Professor Mengersen noted that Australia now relied heavily on other nations to host our satellite payloads for telecommunications and Earth observation but that was increasingly costly and inflexible.

 

An example of that problem is that nations such as China and the US can know more about Australia’s annual crop production than we can.

“Crop identification and crop yield using satellite data have been around for 30 years or more but it’s really because of the next generation of satellite technology that we are able to see, estimate and predict more now,” she said.

“However, in order to do this, we need good ways to manage and analyse the data, and this is where we come in.”

Professor Mengersen said space technology generated a wealth of data, with much more to come.

She said Earth observation satellite data was being used in such diverse areas as agriculture, mining, transport, logistics, the environment, urban and social issues, as well as monitoring progress on sustainable development goals.

“We’re looking forward to being able to contribute to the data-focused aspects of this CRC, in particular trying to corral the data into telling us important information about space, science and our society,” Professor Mengersen said.

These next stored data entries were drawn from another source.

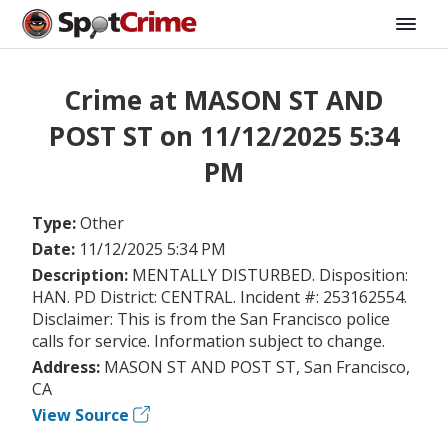
Crime at MASON ST AND
POST ST on 11/12/2025 5:34
PM
Type:
Other
Date:
11/12/2025 5:34 PM
Description:
MENTALLY DISTURBED. Disposition:
HAN. PD District: CENTRAL. Incident #: 253162554.
Disclaimer: This is from the San Francisco police
calls for service. Information subject to change.
Address:
MASON ST AND POST ST, San Francisco,
CA
View Source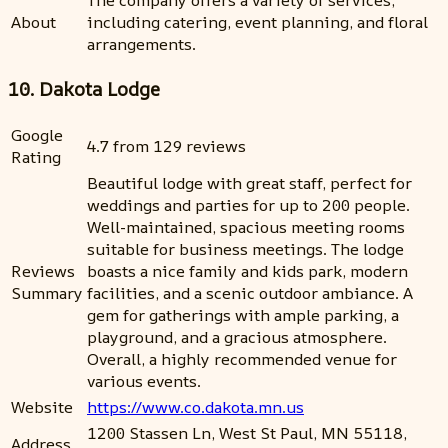
About
including catering, event planning, and floral
arrangements.
10. Dakota Lodge
Google
4.7 from 129 reviews
Rating
Beautiful lodge with great staff, perfect for
weddings and parties for up to 200 people.
Well-maintained, spacious meeting rooms
suitable for business meetings. The lodge
Reviews
boasts a nice family and kids park, modern
Summary
facilities, and a scenic outdoor ambiance. A
gem for gatherings with ample parking, a
playground, and a gracious atmosphere.
Overall, a highly recommended venue for
various events.
Website
https://www.co.dakota.mn.us
1200 Stassen Ln, West St Paul, MN 55118,
Address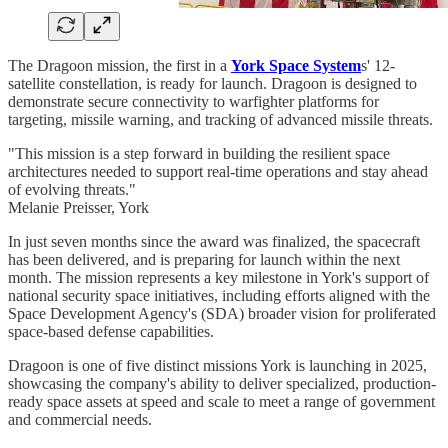
The Dragoon mission, the first in a
York Space System
s' 12-
satellite constellation, is ready for launch. Dragoon is designed to
demonstrate secure connectivity to warfighter platforms for
targeting, missile warning, and tracking of advanced missile threats.
"This mission is a step forward in building the resilient space
architectures needed to support real-time operations and stay ahead
of evolving threats."
Melanie Preisser, York
In just seven months since the award was finalized, the spacecraft
has been delivered, and is preparing for launch within the next
month. The mission represents a key milestone in York's support of
national security space initiatives, including efforts aligned with the
Space Development Agency's (SDA) broader vision for proliferated
space-based defense capabilities.
Dragoon is one of five distinct missions York is launching in 2025,
showcasing the company's ability to deliver specialized, production-
ready space assets at speed and scale to meet a range of government
and commercial needs.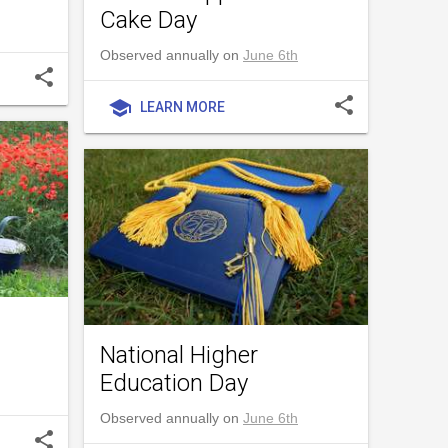
Cake Day
Observed annually on
June 6th
share
share
school
LEARN MORE
National Higher
Education Day
Observed annually on
June 6th
share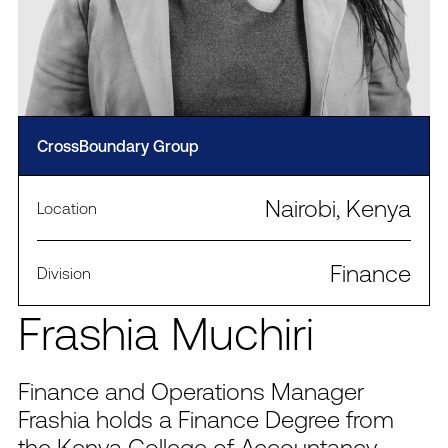
CrossBoundary Group
Nairobi, Kenya
Location
Finance
Division
Frashia Muchiri
Finance and Operations Manager
Frashia holds a Finance Degree from
the Kenya College of Accountancy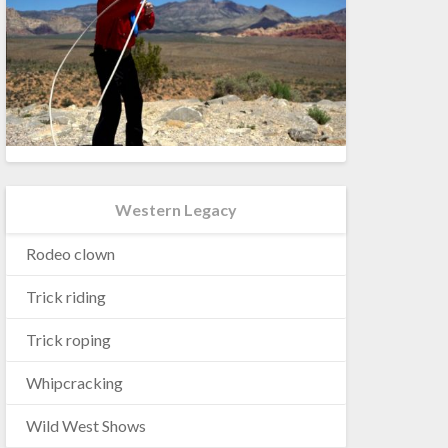
Western Legacy
Rodeo clown
Trick riding
Trick roping
Whipcracking
Wild West Shows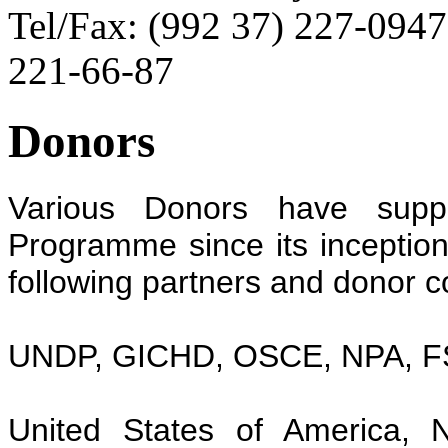
Tel/Fax: (992 37) 227-0947
221-66-87
Donors
Various Donors have suppo
Programme since its inception i
following partners and donor c
UNDP, GICHD, OSCE, NPA, F
United States of America,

Professor Mengersen is involved in a United Nations Global Working Group on using satellite data for official statistics agencies around the world, working with international colleagues and students on data analytics and agriculture.

She said one sustainable development goal was poverty alleviation.

“What has this to do with satellite observations and analytics? Well, you can, for example, look at night lights from satellites and be able to estimate the socio-economic growth in countries,” Professor Mengersen said.

Dr Peterson’s work is in spatial science and environmental statistics, including assessing impacts of climate change and wildfires on fish presence and abundance, sea surface temperature increases, impacts on Great Barrier Reef corals and the revegetation prioritisation to improve river water quality.

She said one of the most exciting opportunities was data fusion – developing new methods to combine data from multiple sensors rather than separately analysing each data stream.

“We can also combine these satellite-derived data with data collected on the ground to dramatically increase the amount of information we have for timely, data-enabled decision making,” Dr Peterson said.